§ Stored items
————————

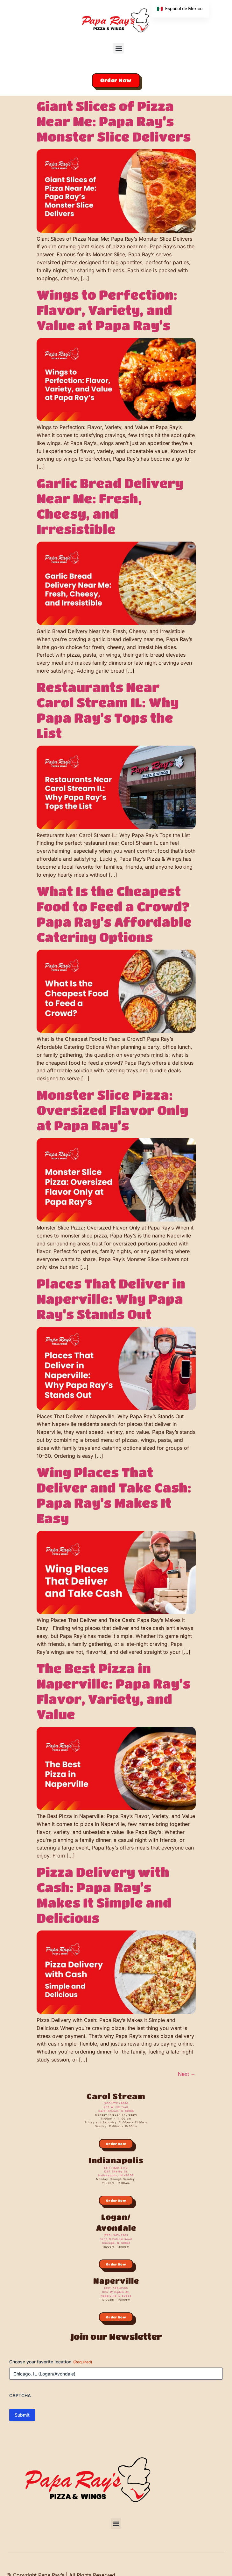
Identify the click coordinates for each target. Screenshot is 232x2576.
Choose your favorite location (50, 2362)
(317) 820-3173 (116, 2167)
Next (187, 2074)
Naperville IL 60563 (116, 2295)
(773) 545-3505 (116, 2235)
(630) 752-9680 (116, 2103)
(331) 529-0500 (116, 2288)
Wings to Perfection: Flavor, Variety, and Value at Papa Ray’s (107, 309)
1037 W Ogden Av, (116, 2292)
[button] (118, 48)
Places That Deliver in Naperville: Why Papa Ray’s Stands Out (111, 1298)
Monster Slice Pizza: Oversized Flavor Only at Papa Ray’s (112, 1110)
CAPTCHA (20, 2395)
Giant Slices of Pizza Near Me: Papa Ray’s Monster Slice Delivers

————————

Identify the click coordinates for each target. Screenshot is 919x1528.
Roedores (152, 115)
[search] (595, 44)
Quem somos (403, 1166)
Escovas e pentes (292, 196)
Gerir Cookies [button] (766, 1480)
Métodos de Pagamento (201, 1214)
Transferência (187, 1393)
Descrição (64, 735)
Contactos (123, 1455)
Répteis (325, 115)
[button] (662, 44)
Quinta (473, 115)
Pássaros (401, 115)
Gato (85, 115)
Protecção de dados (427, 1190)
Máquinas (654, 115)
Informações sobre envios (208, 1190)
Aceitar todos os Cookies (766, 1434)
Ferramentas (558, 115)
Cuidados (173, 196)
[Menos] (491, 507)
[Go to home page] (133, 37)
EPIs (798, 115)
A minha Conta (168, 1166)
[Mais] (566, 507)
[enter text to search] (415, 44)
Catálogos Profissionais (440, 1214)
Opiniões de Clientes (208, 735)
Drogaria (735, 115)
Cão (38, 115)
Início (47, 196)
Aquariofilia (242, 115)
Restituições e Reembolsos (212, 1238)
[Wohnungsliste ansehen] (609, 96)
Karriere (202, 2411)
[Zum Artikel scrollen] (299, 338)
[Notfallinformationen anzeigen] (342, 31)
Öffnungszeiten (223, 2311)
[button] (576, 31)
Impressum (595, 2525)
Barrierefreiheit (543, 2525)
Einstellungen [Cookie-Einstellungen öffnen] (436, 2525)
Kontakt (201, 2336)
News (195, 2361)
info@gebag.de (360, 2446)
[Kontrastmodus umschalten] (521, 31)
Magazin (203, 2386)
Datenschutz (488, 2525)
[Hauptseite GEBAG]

————————

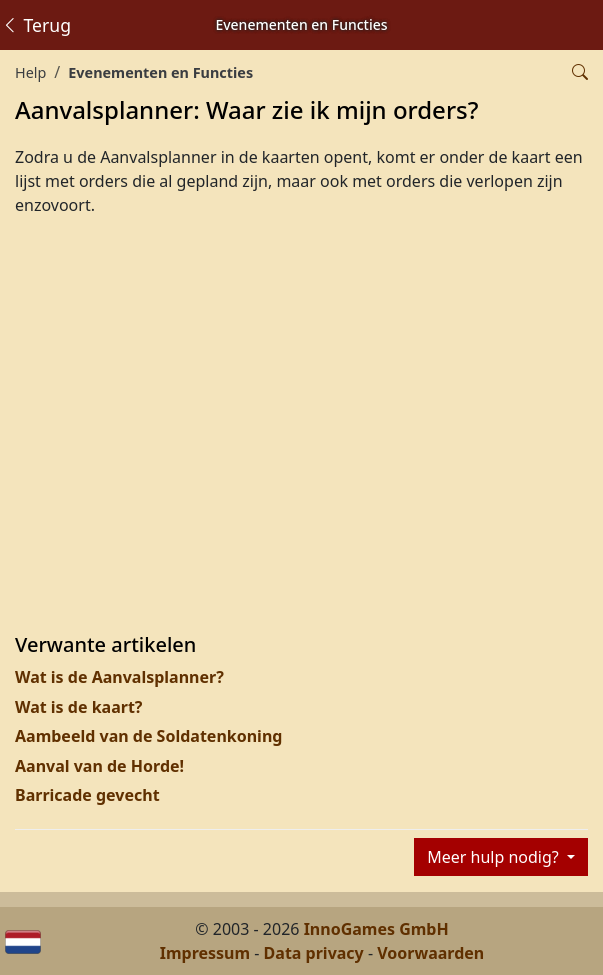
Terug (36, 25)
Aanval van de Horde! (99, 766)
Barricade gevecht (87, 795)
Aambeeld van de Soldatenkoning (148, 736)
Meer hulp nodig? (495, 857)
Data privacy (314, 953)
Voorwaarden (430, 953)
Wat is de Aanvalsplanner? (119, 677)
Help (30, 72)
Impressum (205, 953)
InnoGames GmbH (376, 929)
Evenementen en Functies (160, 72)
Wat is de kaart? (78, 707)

————————

§ Work request
Above are the records. Print exactly, and only, the lines from the line with "Wings to Perfection: Flavor, Variety, and" to the line with "Giant Slices of", both inclusive.

§ Problem solution
Wings to Perfection: Flavor, Variety, and Value at Papa Ray’s (107, 309)
1037 W Ogden Av, (116, 2292)
[button] (118, 48)
Places That Deliver in Naperville: Why Papa Ray’s Stands Out (111, 1298)
Monster Slice Pizza: Oversized Flavor Only at Papa Ray’s (112, 1110)
CAPTCHA (20, 2395)
Giant Slices of Pizza Near Me: Papa Ray’s Monster Slice Delivers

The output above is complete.